- Problem details: Once you find the line that contains "elettronica, sul velivolo, un", write out that line and every line after it to the end of the records, exactly and with nothing else.

[Stored data entries]
######

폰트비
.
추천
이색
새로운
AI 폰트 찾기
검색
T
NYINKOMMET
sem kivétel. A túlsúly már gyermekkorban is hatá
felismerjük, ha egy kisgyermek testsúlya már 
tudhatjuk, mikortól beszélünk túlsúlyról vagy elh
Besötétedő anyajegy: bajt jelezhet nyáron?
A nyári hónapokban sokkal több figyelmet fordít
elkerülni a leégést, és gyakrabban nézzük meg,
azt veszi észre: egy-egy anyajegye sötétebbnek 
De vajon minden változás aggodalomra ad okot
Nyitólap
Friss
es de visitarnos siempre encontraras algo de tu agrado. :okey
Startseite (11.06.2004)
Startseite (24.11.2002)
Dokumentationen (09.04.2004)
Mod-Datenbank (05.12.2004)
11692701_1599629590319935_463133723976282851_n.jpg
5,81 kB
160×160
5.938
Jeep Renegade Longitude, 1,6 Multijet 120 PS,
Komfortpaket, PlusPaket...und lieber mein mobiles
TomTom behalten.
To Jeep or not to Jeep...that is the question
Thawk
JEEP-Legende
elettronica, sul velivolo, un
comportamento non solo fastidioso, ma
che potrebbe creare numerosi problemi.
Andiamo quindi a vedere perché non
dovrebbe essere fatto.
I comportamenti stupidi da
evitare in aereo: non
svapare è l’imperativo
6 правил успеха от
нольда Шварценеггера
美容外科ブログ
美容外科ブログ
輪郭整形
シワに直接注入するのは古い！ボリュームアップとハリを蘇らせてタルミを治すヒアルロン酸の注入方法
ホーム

######

- Written answer:
elettronica, sul velivolo, un
comportamento non solo fastidioso, ma
che potrebbe creare numerosi problemi.
Andiamo quindi a vedere perché non
dovrebbe essere fatto.
I comportamenti stupidi da
evitare in aereo: non
svapare è l’imperativo
6 правил успеха от
нольда Шварценеггера
美容外科ブログ
美容外科ブログ
輪郭整形
シワに直接注入するのは古い！ボリュームアップとハリを蘇らせてタルミを治すヒアルロン酸の注入方法
ホーム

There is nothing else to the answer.